Anyone know of trails or mountain bike rental near the Jaco Beach area?


----------



## guanabikers (Nov 20, 2008)

Hello!

My name is Jonathan, I'm From Costa Rica, I work for GuanaBikers Tours (MTB Tours).
We are located in Liberia, we offer the best MTB Tours, you can visit our web site www.guanabikers.com, we have MTB tours to Witch's Rock.

Contact me if you need more info.
[email protected]

Regards


----------



## rideitall (Dec 15, 2005)

Jonathan

Are you still running out of Liberia? I will be down in Feb 2010 for a couple of weeks and hope to get out for a day or two. I know we land in Liberia then we are off to Tamarindo where our accommodations are. 

Would like to know what kind of riding I find and how close to where I will be located.


Cheers
Jeff


----------



## guanabikers (Nov 20, 2008)

*Liberia Mtb*

HI Jeff!

We are still riding near Liberia, national parks, waterfalls, deserts and forest, I know the best MTB trails here, if you want more info and pictures please email me:

[email protected]

www.guanabikers.com

Best regards!


----------



## carlosjcardona (Mar 10, 2004)

*Jaco riding*



sick4surf said:


> I'm going to Costa Rica in December on a surf trip.
> 
> Anyone know of trails or mountain bike rental near the Jaco Beach area?


Hi Michael,

Jacó is a tough place to bike, as the only ride out of there is going up the way La Ruta de los Conquistadores goes every year. As far as I know there are no rentals, unless you opt for a beach cruiser...

Next year there is going to be bike park operating very close to Jacó. It will be located on a 2500 acre property and will have 20+ miles of trails, including nice sinewy singletrack, rentals, restaurant, showers...the works!

I am sure you will hear about it from IMBA HQ...:thumbsup:

Cheers,

Carlos
Lava Tours Costa Rica


----------



## over and endo (Dec 9, 2009)

*Mountain Biking in Costa Rica*

I will be in Costa Rica near the resort Los Suenos which I think is near Jaco in early May. Is May the rainy season? Any trails near there? Should I ship my bike? Will my bike be safe if I ride it around town?

Thanks,

RO

Michigan


----------



## carlosjcardona (Mar 10, 2004)

Hi RO,

Yes, May is the beginning of the rainy season. Right now the bikepark is not open to user, but we hope that it will be soon!

As for riding, you can check out the route for La Ruta de los Conquistadores, but this is mostly gravel roads.

Do not ship you bike unless you want to pay import duties of up to 27%. Instead bring it with you on the plane.
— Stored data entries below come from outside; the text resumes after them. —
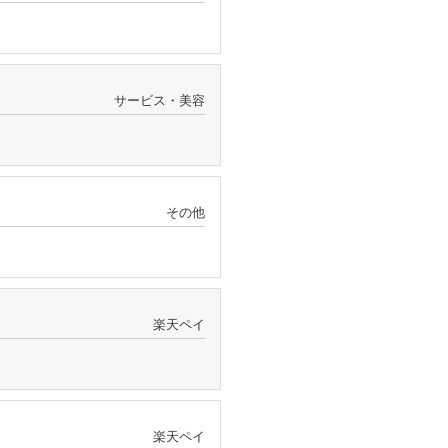
サービス・美容
その他
楽天ペイ
楽天ペイ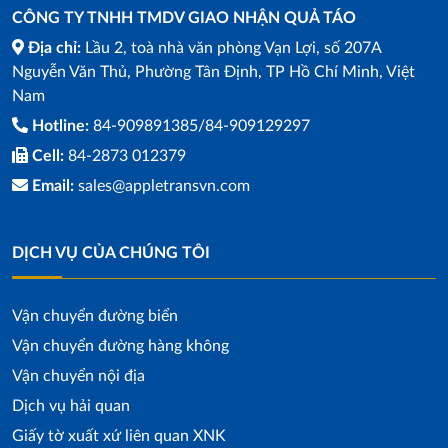
CÔNG TY TNHH TMDV GIAO NHẬN QUẢ TÁO
Địa chỉ:
Lầu 2, toà nhà văn phòng Vạn Lợi, số 207A
Nguyễn Văn Thủ, Phường Tân Định, TP Hồ Chí Minh, Việt
Nam
Hotline:
84-909891385/84-909129297
Cell:
84-2873 012379
Email:
sales@appletransvn.com
DỊCH VỤ CỦA CHÚNG TÔI
Vận chuyển đường biển
Vận chuyển đường hàng không
Vận chuyển nội địa
Dịch vụ hải quan
Giấy tờ xuất xứ liên quan XNK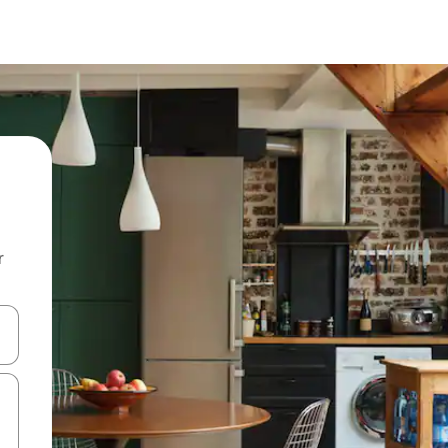
r
utilisant les flèches vers le haut et vers le bas, ou en appuyant dessus 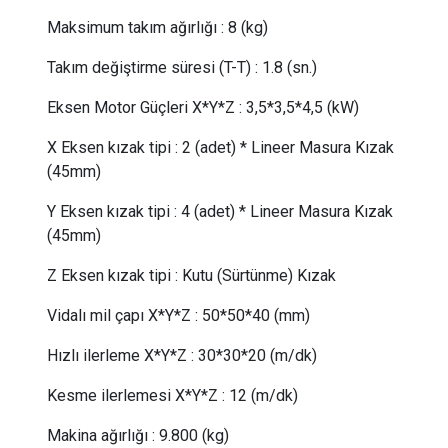
Maksimum takım ağırlığı
:
8 (kg)
Takım değiştirme süresi (T-T)
:
1.8 (sn.)
Eksen Motor Güçleri X*Y*Z
:
3,5*3,5*4,5 (kW)
X Eksen kızak tipi
:
2 (adet) * Lineer Masura Kızak
(45mm)
Y Eksen kızak tipi
:
4 (adet) * Lineer Masura Kızak
(45mm)
Z Eksen kızak tipi
:
Kutu (Sürtünme) Kızak
Vidalı mil çapı X*Y*Z
:
50*50*40 (mm)
Hızlı ilerleme X*Y*Z
:
30*30*20 (m/dk)
Kesme ilerlemesi X*Y*Z
:
12 (m/dk)
Makina ağırlığı
:
9.800 (kg)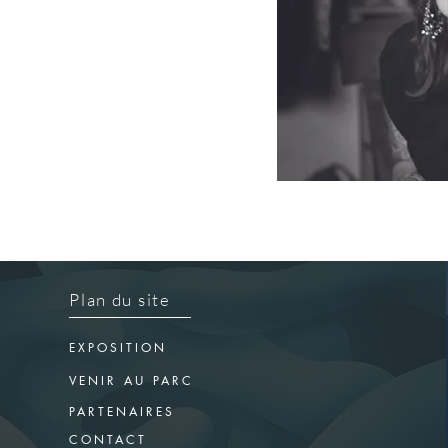
Plan du site
EXPOSITION
VENIR AU PARC
PARTENAIRES
CONTACT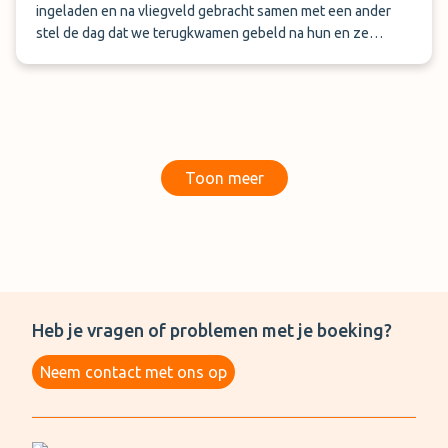
ingeladen en na vliegveld gebracht samen met een ander
stel de dag dat we terugkwamen gebeld na hun en ze
kwamen ons zo ophalen alles was top geregeld volgende
keer weer daar parkeren een echte aanrader
Toon meer
Heb je vragen of problemen met je boeking?
Neem contact met ons op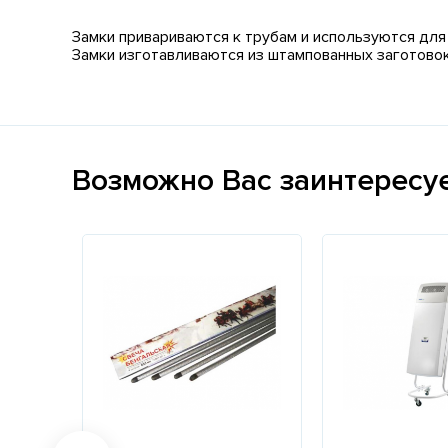
Замки привариваются к трубам и используются для 
Замки изготавливаются из штампованных заготово
Возможно Вас заинтересу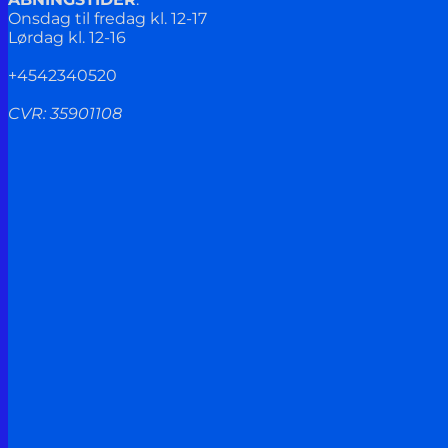
Onsdag til fredag kl. 12-17
Lørdag kl. 12-16
+4542340520
CVR: 35901108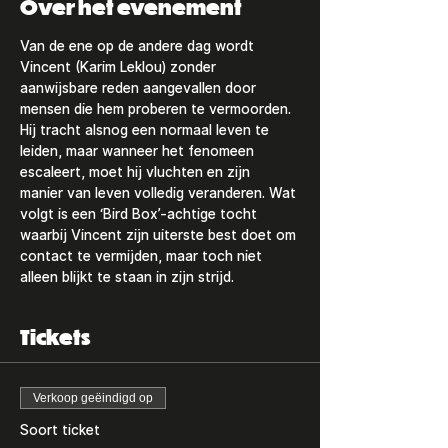
Over het evenement
Van de ene op de andere dag wordt 
Vincent (Karim Leklou) zonder 
aanwijsbare reden aangevallen door 
mensen die hem proberen te vermoorden. 
Hij tracht alsnog een normaal leven te 
leiden, maar wanneer het fenomeen 
escaleert, moet hij vluchten en zijn 
manier van leven volledig veranderen. Wat 
volgt is een ‘Bird Box’-achtige tocht 
waarbij Vincent zijn uiterste best doet om 
contact te vermijden, maar toch niet 
alleen blijkt te staan in zijn strijd.
Tickets
Verkoop geëindigd op
Soort ticket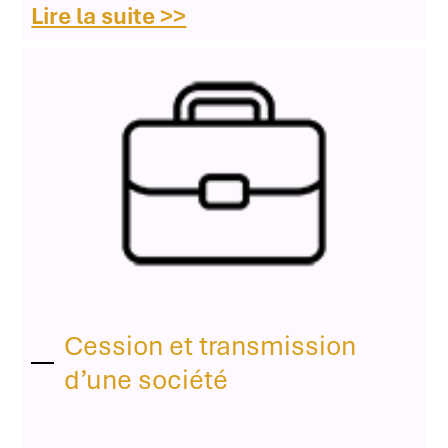
Lire la suite >>
Cession et transmission
d’une société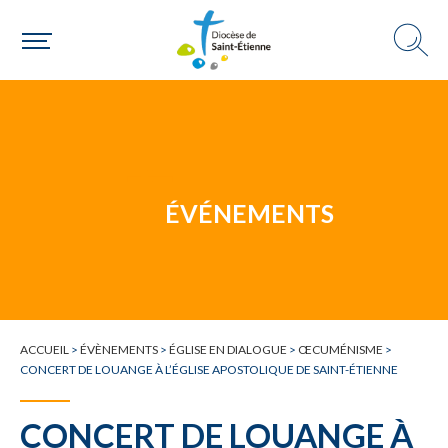
Une paroisse
Une personne
ÉVÉNEMENTS
Un mouvement
ACCUEIL
>
ÉVÈNEMENTS
>
ÉGLISE EN DIALOGUE
>
ŒCUMÉNISME
>
CONCERT DE LOUANGE À L’ÉGLISE APOSTOLIQUE DE SAINT-ÉTIENNE
Choisir ma paroisse par commune
CONCERT DE LOUANGE À
Une commune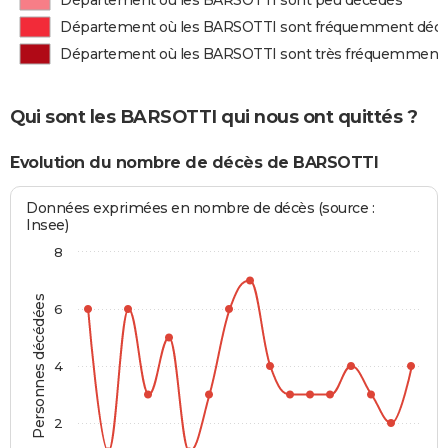
Département où les BARSOTTI sont peu décédés
Département où les BARSOTTI sont fréquemment déc
Département où les BARSOTTI sont très fréquemment
Qui sont les BARSOTTI qui nous ont quittés ?
Evolution du nombre de décès de BARSOTTI
Données exprimées en nombre de décès (source :
Insee)
8
Personnes décédées
6
4
2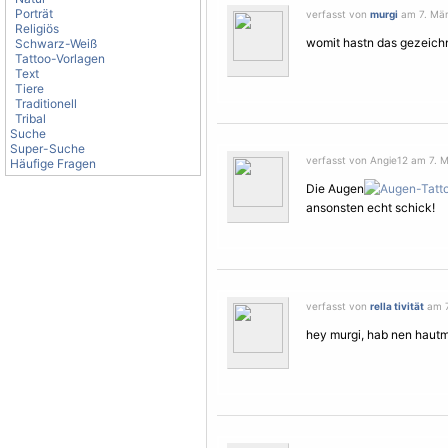
Porträt
verfasst von
murgi
am 7. Mär
Religiös
womit hastn das gezeich
Schwarz-Weiß
Tattoo-Vorlagen
Text
Tiere
Traditionell
Tribal
Suche
Super-Suche
verfasst von Angie12 am 7. M
Häufige Fragen
Die Augen
ansonsten echt schick!
verfasst von
rella tivität
am 7
hey murgi, hab nen hautm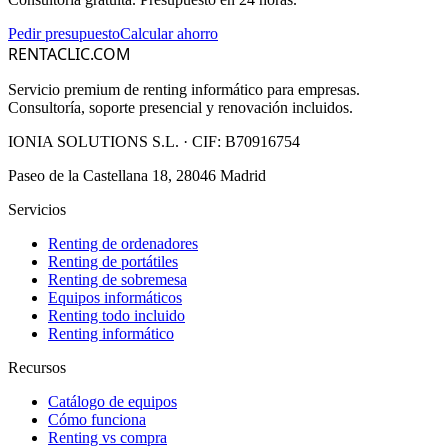
Pedir presupuesto
Calcular ahorro
RENTACLIC.COM
Servicio premium de renting informático para empresas.
Consultoría, soporte presencial y renovación incluidos.
IONIA SOLUTIONS S.L.
· CIF:
B70916754
Paseo de la Castellana 18, 28046 Madrid
Servicios
Renting de ordenadores
Renting de portátiles
Renting de sobremesa
Equipos informáticos
Renting todo incluido
Renting informático
Recursos
Catálogo de equipos
Cómo funciona
Renting vs compra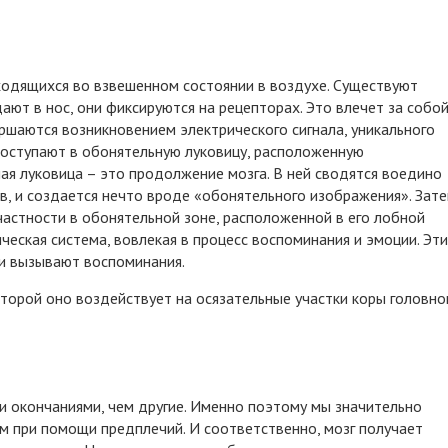
ходящихся во взвешенном состоянии в воздухе. Существуют
ают в нос, они фиксируются на рецепторах. Это влечет за собо
ршаются возникновением электрического сигнала, уникального
 поступают в обонятельную луковицу, расположенную
ая луковица – это продолжение мозга. В ней сводятся воедино
, и создается нечто вроде «обонятельного изображения». Зат
частности в обонятельной зоне, расположенной в его лобной
ическая система, вовлекая в процесс воспоминания и эмоции. Эт
хи вызывают воспоминания.
оторой оно воздействует на осязательные участки коры головно
и окончаниями, чем другие. Именно поэтому мы значительно
м при помощи предплечий. И соответственно, мозг получает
Most airlines charge $100 each way.

I would not lock my bike downtown Jaco and leave it unattended.

Los Sueños is a few miles from Jacó.

Good luck and enjoy your stay.

Cheers,

Carlos
Lava Tours


----------



## Climbin'J (May 3, 2004)

Hi Carlos,

Please keep us posted on the status of the bike park. I will also be in Costa Rica for nine nights in May- probably splitting the time between La Fortuna and Manuel Antonio- but I would go a bit out of my way to hit some great riding in Jaco.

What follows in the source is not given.